"Dzień zaczął się od kolumn specjalnego sprzętu ustawionych w różnych dzielnicach"

Źródło:
TUT.by, Radio Swoboda, spring96.org, PAP
Sprzęt do rozpędzenia protestów w centrum Mińska
Sprzęt do rozpędzenia protestów w centrum Mińska TUT.by
wideo 2/21
Sprzęt do rozpędzenia protestów w centrum Mińska TUT.by

Ponad 200 osób zostało zatrzymanych w czasie niedzielnych protestów na Białorusi - przekazało centrum praw człowieka Wiasna. W tym dniu na ulicach Mińska i innych miast odbyły się Marsze Wolności. Ich uczestnicy żądali odejścia Alaksandra Łukaszenki i rozpisania nowych wyborów prezydenckich.

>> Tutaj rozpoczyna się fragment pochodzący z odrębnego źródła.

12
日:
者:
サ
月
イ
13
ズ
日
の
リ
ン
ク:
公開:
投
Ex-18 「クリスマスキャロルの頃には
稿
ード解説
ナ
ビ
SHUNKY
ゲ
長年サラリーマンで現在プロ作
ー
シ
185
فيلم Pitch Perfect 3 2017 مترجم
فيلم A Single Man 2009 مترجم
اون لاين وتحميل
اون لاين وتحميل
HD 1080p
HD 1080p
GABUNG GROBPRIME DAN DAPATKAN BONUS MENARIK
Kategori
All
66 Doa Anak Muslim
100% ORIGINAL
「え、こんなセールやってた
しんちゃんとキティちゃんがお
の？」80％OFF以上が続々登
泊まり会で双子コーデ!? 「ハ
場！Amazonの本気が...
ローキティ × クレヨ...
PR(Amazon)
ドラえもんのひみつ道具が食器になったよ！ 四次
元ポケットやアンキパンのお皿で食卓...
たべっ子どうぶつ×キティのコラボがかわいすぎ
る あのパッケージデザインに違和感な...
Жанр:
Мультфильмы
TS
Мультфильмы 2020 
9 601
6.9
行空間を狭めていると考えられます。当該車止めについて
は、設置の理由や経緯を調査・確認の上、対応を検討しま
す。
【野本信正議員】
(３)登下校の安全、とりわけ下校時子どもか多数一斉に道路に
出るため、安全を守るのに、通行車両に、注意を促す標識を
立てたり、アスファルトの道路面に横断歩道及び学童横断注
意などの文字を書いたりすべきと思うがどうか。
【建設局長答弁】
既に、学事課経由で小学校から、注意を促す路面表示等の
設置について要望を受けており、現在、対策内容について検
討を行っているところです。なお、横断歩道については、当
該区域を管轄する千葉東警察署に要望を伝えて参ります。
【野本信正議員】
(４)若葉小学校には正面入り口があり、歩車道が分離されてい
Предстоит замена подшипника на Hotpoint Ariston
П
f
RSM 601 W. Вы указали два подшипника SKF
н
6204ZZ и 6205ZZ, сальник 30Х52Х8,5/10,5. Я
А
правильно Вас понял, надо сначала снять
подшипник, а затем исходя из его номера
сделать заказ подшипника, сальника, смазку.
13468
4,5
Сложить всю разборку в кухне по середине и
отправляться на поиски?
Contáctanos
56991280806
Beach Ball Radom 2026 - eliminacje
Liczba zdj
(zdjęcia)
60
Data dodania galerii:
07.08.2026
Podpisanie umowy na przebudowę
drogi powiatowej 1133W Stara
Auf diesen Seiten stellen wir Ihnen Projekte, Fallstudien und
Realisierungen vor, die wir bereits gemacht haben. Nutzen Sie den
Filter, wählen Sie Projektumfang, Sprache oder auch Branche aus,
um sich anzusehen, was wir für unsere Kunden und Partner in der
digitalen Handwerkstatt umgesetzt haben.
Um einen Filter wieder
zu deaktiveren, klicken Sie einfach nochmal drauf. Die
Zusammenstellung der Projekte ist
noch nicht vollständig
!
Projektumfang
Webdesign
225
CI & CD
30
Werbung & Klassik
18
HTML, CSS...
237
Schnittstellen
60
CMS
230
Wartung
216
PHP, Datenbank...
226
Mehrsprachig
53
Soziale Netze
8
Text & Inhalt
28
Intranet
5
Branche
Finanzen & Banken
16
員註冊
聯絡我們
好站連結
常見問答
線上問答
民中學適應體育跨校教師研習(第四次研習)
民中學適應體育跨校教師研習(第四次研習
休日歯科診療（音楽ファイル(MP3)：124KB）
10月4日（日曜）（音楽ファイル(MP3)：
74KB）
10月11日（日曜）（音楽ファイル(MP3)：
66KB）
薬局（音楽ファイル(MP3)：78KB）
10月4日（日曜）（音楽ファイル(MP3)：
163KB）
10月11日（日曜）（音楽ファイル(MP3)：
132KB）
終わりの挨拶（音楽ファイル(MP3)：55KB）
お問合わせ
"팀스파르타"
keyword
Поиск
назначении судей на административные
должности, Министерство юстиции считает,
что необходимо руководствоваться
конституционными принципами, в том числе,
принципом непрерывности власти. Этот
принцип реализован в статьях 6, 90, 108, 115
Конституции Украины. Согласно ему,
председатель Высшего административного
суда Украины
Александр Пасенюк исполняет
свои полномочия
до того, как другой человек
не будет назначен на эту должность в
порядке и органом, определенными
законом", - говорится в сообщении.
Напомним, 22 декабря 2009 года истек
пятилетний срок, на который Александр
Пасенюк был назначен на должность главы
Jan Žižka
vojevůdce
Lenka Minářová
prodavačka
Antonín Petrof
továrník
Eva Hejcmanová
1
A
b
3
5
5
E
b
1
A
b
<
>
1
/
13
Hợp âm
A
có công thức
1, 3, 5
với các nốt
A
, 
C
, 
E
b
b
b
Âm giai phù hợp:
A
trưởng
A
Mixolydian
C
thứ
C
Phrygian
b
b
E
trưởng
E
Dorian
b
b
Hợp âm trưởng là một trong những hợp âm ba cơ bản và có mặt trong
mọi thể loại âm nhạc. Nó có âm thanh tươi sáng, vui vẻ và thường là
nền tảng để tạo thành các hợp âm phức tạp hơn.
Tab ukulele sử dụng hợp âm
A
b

Na liście zatrzymanych w Mińsku widnieje nazwisko 73-letniej Niny Bahińskiej. Aktywistka na emeryturze stała się symbolem białoruskich protestów. Wcześniej brała udział prawie we wszystkich demonstracjach, organizowanych w stolicy po wyborach prezydenckich z 9 sierpnia. Bahińska była kilkakrotnie zatrzymywana przez milicję w czasie ulicznych akcji, także podczas marszów kobiet.

Oglądaj TVN24 w internecie>>>

Białoruska sekcja Radia Swoboda relacjonowała, że wśród zatrzymanych jest także 79-letnia Łarysa Souś, która wyszła na ulice z biało-czerwono-białym parasolem. Flagi o takich kolorach są używane przez środowiska opozycyjne. Dziennikarka radiowa i córka Souś, Hanna, przypomniała na Facebooku, że "jej matka przeżyła Holokaust i przeszła operację głowy".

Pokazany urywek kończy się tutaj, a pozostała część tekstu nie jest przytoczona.